» TASK GOAL: In the listing below, every line with the word "header" needs to be copied.
=====
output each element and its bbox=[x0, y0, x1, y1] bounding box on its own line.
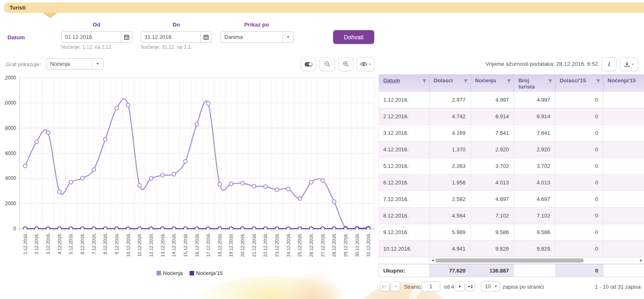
column-header-dolasci-15[interactable]: Dolasci'15 bbox=[555, 75, 603, 92]
horizontal-scrollbar[interactable]: ◄ ► bbox=[430, 257, 644, 264]
column-header-dolasci[interactable]: Dolasci bbox=[430, 75, 471, 92]
data-point[interactable] bbox=[81, 176, 84, 180]
filter-funnel-icon[interactable] bbox=[507, 79, 511, 84]
filter-funnel-icon[interactable] bbox=[422, 79, 427, 84]
data-point[interactable] bbox=[195, 227, 199, 231]
data-point[interactable] bbox=[172, 227, 176, 231]
data-point[interactable] bbox=[367, 227, 370, 231]
date-to-input[interactable] bbox=[141, 34, 200, 40]
column-header-broj-turista[interactable]: Broj turista bbox=[514, 75, 555, 92]
data-point[interactable] bbox=[218, 182, 221, 186]
data-point[interactable] bbox=[298, 227, 302, 231]
data-point[interactable] bbox=[115, 106, 118, 110]
export-button[interactable]: ▼ bbox=[620, 57, 638, 71]
data-point[interactable] bbox=[207, 227, 210, 231]
data-point[interactable] bbox=[23, 164, 27, 168]
data-point[interactable] bbox=[149, 177, 153, 180]
table-row[interactable]: 6.12.2016.1.9564.0134.0130 bbox=[379, 175, 644, 191]
data-point[interactable] bbox=[92, 168, 96, 172]
legend-item[interactable]: Noćenja'15 bbox=[190, 270, 223, 276]
table-row[interactable]: 1.12.2016.2.9774.9974.9970 bbox=[379, 92, 644, 108]
chart-area[interactable]: 0200040006000800010000120001.12.2016.2.1… bbox=[4, 75, 375, 276]
data-point[interactable] bbox=[218, 227, 221, 231]
data-point[interactable] bbox=[35, 140, 38, 144]
prikaz-po-select[interactable]: Danima ▼ bbox=[221, 31, 294, 43]
prev-page-button[interactable]: ◄ bbox=[391, 282, 400, 291]
info-button[interactable]: i bbox=[601, 57, 617, 71]
data-point[interactable] bbox=[58, 227, 61, 231]
data-point[interactable] bbox=[35, 227, 38, 231]
last-page-button[interactable]: ► bbox=[465, 282, 475, 291]
data-point[interactable] bbox=[161, 227, 164, 231]
column-header-no-enja-15[interactable]: Noćenja'15 bbox=[603, 75, 644, 92]
toggle-series-button[interactable] bbox=[301, 57, 316, 71]
data-point[interactable] bbox=[275, 227, 279, 231]
scroll-left-icon[interactable]: ◄ bbox=[431, 258, 434, 262]
page-number-input[interactable] bbox=[421, 281, 440, 292]
next-page-button[interactable]: ► bbox=[455, 282, 465, 291]
data-point[interactable] bbox=[241, 227, 245, 231]
data-point[interactable] bbox=[241, 181, 245, 185]
data-point[interactable] bbox=[149, 227, 153, 231]
data-point[interactable] bbox=[207, 102, 210, 105]
data-point[interactable] bbox=[183, 160, 187, 163]
table-row[interactable]: 3.12.2016.4.1697.6417.6410 bbox=[379, 125, 644, 141]
data-point[interactable] bbox=[298, 197, 302, 201]
calendar-icon[interactable] bbox=[121, 32, 132, 42]
column-header-no-enja[interactable]: Noćenja bbox=[471, 75, 514, 92]
data-point[interactable] bbox=[126, 227, 130, 231]
data-point[interactable] bbox=[23, 227, 27, 231]
filter-funnel-icon[interactable] bbox=[596, 79, 601, 84]
table-row[interactable]: 9.12.2016.5.9899.5869.5860 bbox=[379, 224, 644, 241]
data-point[interactable] bbox=[46, 227, 50, 231]
date-from-input[interactable] bbox=[62, 34, 121, 40]
data-point[interactable] bbox=[92, 227, 96, 231]
data-point[interactable] bbox=[103, 227, 107, 231]
table-row[interactable]: 5.12.2016.2.2633.7023.7020 bbox=[379, 158, 644, 175]
table-row[interactable]: 4.12.2016.1.3702.9202.9200 bbox=[379, 141, 644, 158]
graf-prikazuje-select[interactable]: Noćenja ▼ bbox=[46, 58, 103, 69]
filter-funnel-icon[interactable] bbox=[548, 79, 553, 84]
tab-turisti[interactable]: Turisti bbox=[4, 2, 644, 13]
data-point[interactable] bbox=[46, 131, 50, 134]
data-point[interactable] bbox=[126, 103, 130, 107]
column-header-datum[interactable]: Datum bbox=[379, 75, 430, 92]
data-point[interactable] bbox=[138, 184, 142, 187]
data-point[interactable] bbox=[183, 227, 187, 231]
data-point[interactable] bbox=[172, 172, 176, 176]
data-point[interactable] bbox=[229, 182, 233, 186]
data-point[interactable] bbox=[81, 227, 84, 231]
data-point[interactable] bbox=[355, 227, 359, 231]
data-point[interactable] bbox=[344, 227, 347, 231]
data-point[interactable] bbox=[275, 188, 279, 191]
table-row[interactable]: 8.12.2016.4.5647.1027.1020 bbox=[379, 208, 644, 224]
data-point[interactable] bbox=[229, 227, 233, 231]
page-size-select[interactable]: 10 ▼ bbox=[481, 281, 500, 292]
zoom-out-button[interactable] bbox=[320, 57, 335, 71]
data-point[interactable] bbox=[69, 227, 73, 231]
data-point[interactable] bbox=[69, 180, 73, 184]
dohvati-button[interactable]: Dohvati bbox=[333, 30, 374, 44]
data-point[interactable] bbox=[264, 185, 267, 189]
data-point[interactable] bbox=[321, 179, 324, 182]
table-row[interactable]: 7.12.2016.2.5824.6974.6970 bbox=[379, 191, 644, 208]
first-page-button[interactable]: ◄ bbox=[380, 282, 389, 291]
scroll-right-icon[interactable]: ► bbox=[639, 258, 643, 262]
zoom-in-button[interactable] bbox=[338, 57, 353, 71]
data-point[interactable] bbox=[138, 227, 142, 231]
legend-item[interactable]: Noćenja bbox=[156, 270, 183, 276]
data-point[interactable] bbox=[286, 227, 290, 231]
data-point[interactable] bbox=[195, 122, 199, 126]
data-point[interactable] bbox=[264, 227, 267, 231]
visibility-menu-button[interactable]: ▼ bbox=[357, 57, 375, 71]
data-point[interactable] bbox=[252, 184, 256, 188]
table-row[interactable]: 10.12.2016.4.9419.8299.8290 bbox=[379, 241, 644, 257]
data-point[interactable] bbox=[58, 190, 61, 194]
data-point[interactable] bbox=[332, 227, 336, 231]
data-point[interactable] bbox=[103, 137, 107, 141]
data-point[interactable] bbox=[252, 227, 256, 231]
data-point[interactable] bbox=[332, 200, 336, 203]
scrollbar-thumb[interactable] bbox=[435, 258, 584, 263]
data-point[interactable] bbox=[309, 227, 313, 231]
calendar-icon[interactable] bbox=[200, 32, 211, 42]
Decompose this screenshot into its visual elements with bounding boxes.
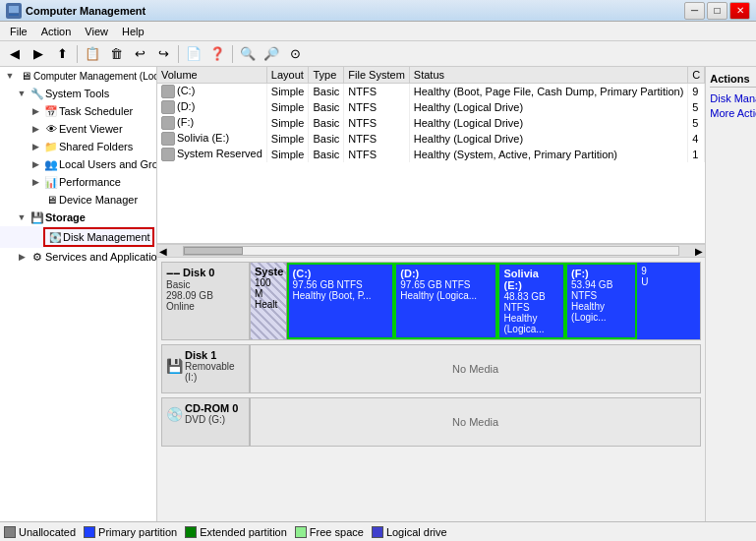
tree-task-scheduler-label: Task Scheduler xyxy=(59,105,133,117)
partition-system-size: 100 M xyxy=(255,277,282,299)
tree-local-users[interactable]: ▶ 👥 Local Users and Groups xyxy=(0,155,156,173)
vol-cap: 4 xyxy=(688,131,705,147)
tree-root[interactable]: ▼ 🖥 Computer Management (Local xyxy=(0,67,156,85)
partition-system[interactable]: Syste 100 M Healt xyxy=(251,263,287,339)
expander-system[interactable]: ▼ xyxy=(14,89,29,98)
partition-c[interactable]: (C:) 97.56 GB NTFS Healthy (Boot, P... xyxy=(287,263,395,339)
disk-0-name: ‒‒ Disk 0 xyxy=(166,267,245,279)
action-more-actions[interactable]: More Actions ▶ xyxy=(710,105,756,120)
vol-layout: Simple xyxy=(266,84,309,100)
table-row[interactable]: (D:) Simple Basic NTFS Healthy (Logical … xyxy=(157,99,705,115)
back-button[interactable]: ◀ xyxy=(4,43,26,65)
tree-services[interactable]: ▶ ⚙ Services and Applications xyxy=(0,248,156,266)
vol-layout: Simple xyxy=(266,131,309,147)
partition-e[interactable]: Solivia (E:) 48.83 GB NTFS Healthy (Logi… xyxy=(497,263,565,339)
close-button[interactable]: ✕ xyxy=(729,2,750,20)
minimize-button[interactable]: ─ xyxy=(684,2,705,20)
table-row[interactable]: System Reserved Simple Basic NTFS Health… xyxy=(157,147,705,162)
disk-graphical-area: ‒‒ Disk 0 Basic 298.09 GB Online Syste 1… xyxy=(157,258,705,521)
properties-button[interactable]: 📄 xyxy=(183,43,204,65)
scroll-right-btn[interactable]: ▶ xyxy=(693,246,705,257)
menu-view[interactable]: View xyxy=(79,24,114,39)
volume-table: Volume Layout Type File System Status C … xyxy=(157,67,705,162)
tree-event-viewer[interactable]: ▶ 👁 Event Viewer xyxy=(0,120,156,138)
tree-system-tools[interactable]: ▼ 🔧 System Tools xyxy=(0,85,156,102)
free-space-label: Free space xyxy=(310,526,364,538)
local-users-icon: 👥 xyxy=(43,156,59,172)
vol-name: (F:) xyxy=(157,115,266,131)
scrollbar-thumb[interactable] xyxy=(184,247,243,255)
horizontal-scrollbar[interactable]: ◀ ▶ xyxy=(157,244,705,258)
partition-d[interactable]: (D:) 97.65 GB NTFS Healthy (Logica... xyxy=(394,263,497,339)
expander-storage[interactable]: ▼ xyxy=(14,212,29,222)
scrollbar-track[interactable] xyxy=(183,246,679,256)
menu-file[interactable]: File xyxy=(4,24,33,39)
volume-table-area: Volume Layout Type File System Status C … xyxy=(157,67,705,244)
logical-box xyxy=(372,526,383,538)
table-row[interactable]: (C:) Simple Basic NTFS Healthy (Boot, Pa… xyxy=(157,84,705,100)
scroll-left-btn[interactable]: ◀ xyxy=(157,246,169,257)
action-disk-management[interactable]: Disk Management xyxy=(710,91,756,105)
tree-performance-label: Performance xyxy=(59,176,121,188)
expander-shared[interactable]: ▶ xyxy=(28,142,43,151)
toolbar-btn-6[interactable]: 🔎 xyxy=(261,43,282,65)
title-bar: Computer Management ─ □ ✕ xyxy=(0,0,756,22)
vol-status: Healthy (System, Active, Primary Partiti… xyxy=(409,147,688,162)
help-button[interactable]: ❓ xyxy=(206,43,228,65)
tree-device-manager-label: Device Manager xyxy=(59,194,138,206)
toolbar-sep-3 xyxy=(232,45,233,63)
expander-users[interactable]: ▶ xyxy=(28,159,43,169)
vol-name: (D:) xyxy=(157,99,266,115)
window-controls[interactable]: ─ □ ✕ xyxy=(684,2,750,20)
expander-services[interactable]: ▶ xyxy=(14,252,29,262)
task-scheduler-icon: 📅 xyxy=(43,103,59,119)
toolbar-btn-5[interactable]: 🔍 xyxy=(237,43,259,65)
vol-cap: 5 xyxy=(688,115,705,131)
tree-shared-folders[interactable]: ▶ 📁 Shared Folders xyxy=(0,138,156,155)
menu-action[interactable]: Action xyxy=(35,24,78,39)
tree-task-scheduler[interactable]: ▶ 📅 Task Scheduler xyxy=(0,102,156,120)
toolbar-sep-1 xyxy=(77,45,78,63)
vol-type: Basic xyxy=(309,115,344,131)
partition-small[interactable]: 9 U xyxy=(637,263,700,339)
disk-1-name: Disk 1 xyxy=(185,349,245,361)
toolbar-btn-4[interactable]: ↪ xyxy=(152,43,174,65)
forward-button[interactable]: ▶ xyxy=(28,43,49,65)
maximize-button[interactable]: □ xyxy=(707,2,727,20)
extended-box xyxy=(185,526,197,538)
show-hide-button[interactable]: 📋 xyxy=(82,43,103,65)
tree-storage-label: Storage xyxy=(45,211,86,223)
unallocated-box xyxy=(4,526,16,538)
toolbar-btn-7[interactable]: ⊙ xyxy=(284,43,306,65)
toolbar-btn-3[interactable]: ↩ xyxy=(129,43,150,65)
tree-performance[interactable]: ▶ 📊 Performance xyxy=(0,173,156,191)
table-row[interactable]: (F:) Simple Basic NTFS Healthy (Logical … xyxy=(157,115,705,131)
table-row[interactable]: Solivia (E:) Simple Basic NTFS Healthy (… xyxy=(157,131,705,147)
menu-help[interactable]: Help xyxy=(116,24,150,39)
tree-device-manager[interactable]: 🖥 Device Manager xyxy=(0,191,156,209)
tree-root-label: Computer Management (Local xyxy=(33,71,156,82)
vol-type: Basic xyxy=(309,99,344,115)
vol-fs: NTFS xyxy=(344,131,409,147)
device-manager-icon: 🖥 xyxy=(43,192,59,208)
vol-cap: 5 xyxy=(688,99,705,115)
expander-root[interactable]: ▼ xyxy=(2,71,18,81)
partition-c-name: (C:) xyxy=(293,268,389,279)
partition-f[interactable]: (F:) 53.94 GB NTFS Healthy (Logic... xyxy=(565,263,637,339)
col-status: Status xyxy=(409,67,688,84)
tree-local-users-label: Local Users and Groups xyxy=(59,158,156,170)
expander-task[interactable]: ▶ xyxy=(28,106,43,116)
tree-event-viewer-label: Event Viewer xyxy=(59,123,123,135)
toolbar-btn-2[interactable]: 🗑 xyxy=(105,43,127,65)
tree-disk-management[interactable]: 💽 Disk Management xyxy=(0,226,156,248)
vol-status: Healthy (Logical Drive) xyxy=(409,99,688,115)
up-button[interactable]: ⬆ xyxy=(51,43,73,65)
svg-rect-2 xyxy=(9,14,19,16)
col-type: Type xyxy=(309,67,344,84)
disk-1-row: 💾 Disk 1 Removable (I:) No Media xyxy=(161,344,701,393)
tree-storage[interactable]: ▼ 💾 Storage xyxy=(0,209,156,226)
partition-small-info: U xyxy=(641,276,696,287)
expander-perf[interactable]: ▶ xyxy=(28,177,43,187)
expander-event[interactable]: ▶ xyxy=(28,124,43,134)
action-disk-management-label: Disk Management xyxy=(710,92,756,104)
=====
» WRITTEN SOLUTION:
column-header-dolasci-15[interactable]: Dolasci'15 bbox=[555, 75, 603, 92]
column-header-dolasci[interactable]: Dolasci bbox=[430, 75, 471, 92]
column-header-broj-turista[interactable]: Broj turista bbox=[514, 75, 555, 92]
column-header-no-enja-15[interactable]: Noćenja'15 bbox=[603, 75, 644, 92]
column-header-no-enja[interactable]: Noćenja bbox=[471, 75, 514, 92]
column-header-datum[interactable]: Datum bbox=[379, 75, 430, 92]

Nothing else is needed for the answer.